순서대로 진행하는 공정에서 제품별 서로 다른 공정의 길이를 거치기에 공통적인 데이터를 분류해야 한다.
그래서 time series와 같은 시계열에서 통계량의 추출은 '길이가 다른 시계열'을 분류할 때 자주 사용이 된다.

이상치, 결측치를 처리하는 함수와 각 'Id'별 대표 통계량들을 반환하는 함수를 생성한다.

이상치 처리 함수

def remove_outliers(val, w=1.5):
    Q1 = np.quantile(val, 0.25)
    Q3 = np.quantile(val, 0.75)
    IQR = Q3 - Q1

    low_cond = Q1 - w * IQR < val
    high_cond = Q3 + w * IQR > val
    total_cond = np.logical_and(low_cond, high_cond)
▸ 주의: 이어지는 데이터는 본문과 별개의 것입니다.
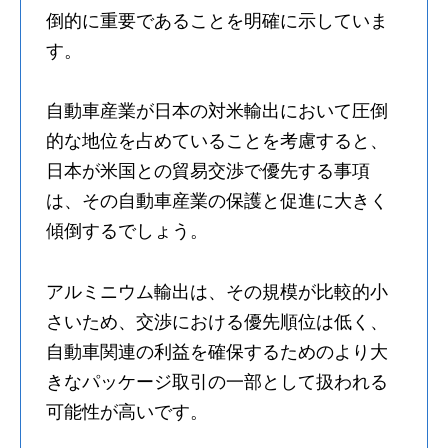
倒的に重要であることを明確に示していま
す。
自動車産業が日本の対米輸出において圧倒
的な地位を占めていることを考慮すると、
日本が米国との貿易交渉で優先する事項
は、その自動車産業の保護と促進に大きく
傾倒するでしょう。
アルミニウム輸出は、その規模が比較的小
さいため、交渉における優先順位は低く、
自動車関連の利益を確保するためのより大
きなパッケージ取引の一部として扱われる
可能性が高いです。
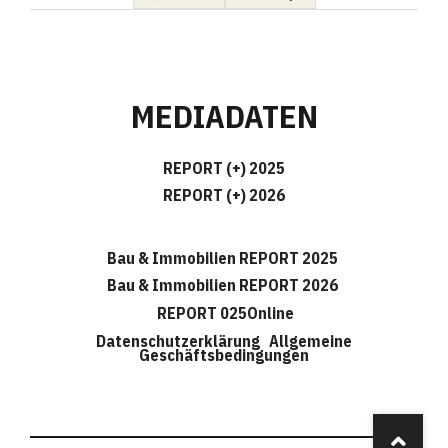
MEDIADATEN
REPORT (+) 2025
REPORT (+) 2026
Bau & Immobilien REPORT 2025
Bau & Immobilien REPORT 2026
REPORT 025Online
Datenschutzerklärung
Allgemeine
Geschäftsbedingungen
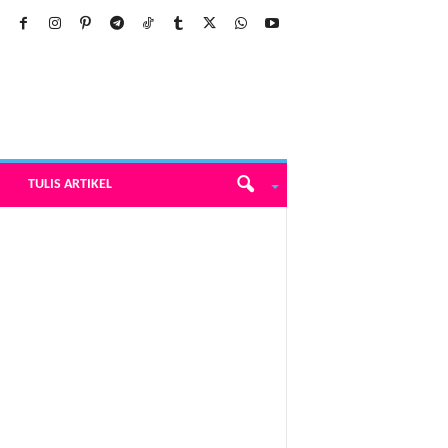
TULIS ARTIKEL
    return val[total_cond]

결측치 및 통계량 반환 함수 : 평균, 분산, 최대값, 최소값, 첨도, 제곱평균제곱근 - time series에서 자주 사용되는 대표 통계량

def extract_statistical_feature(val): # val : Id별
    if val.notnull().sum() == 0:
        return pd.Series([0] * 6)
    else:
        val = val.copy().dropna() # 결측치 저리
        val = remove_outliers(val) # 이상치 처리

        val_mean = val.mean() # 평균
        val_var = val.var() # 분산
        val_max = val.max() # 최대값
        val_min = val.min() # 최소값
        val_kurtosis = stats.kurtosis(val) # 첨도
        val_rms = np.sqrt(sum(val**2 / len(val))) # 제곱평균제곱근 : Id별 특징이나 경향을 나타내는 대표값 중 하나
    
    return pd.Series([val_mean, val_var, val_max, val_min, val_kurtosis, val_rms])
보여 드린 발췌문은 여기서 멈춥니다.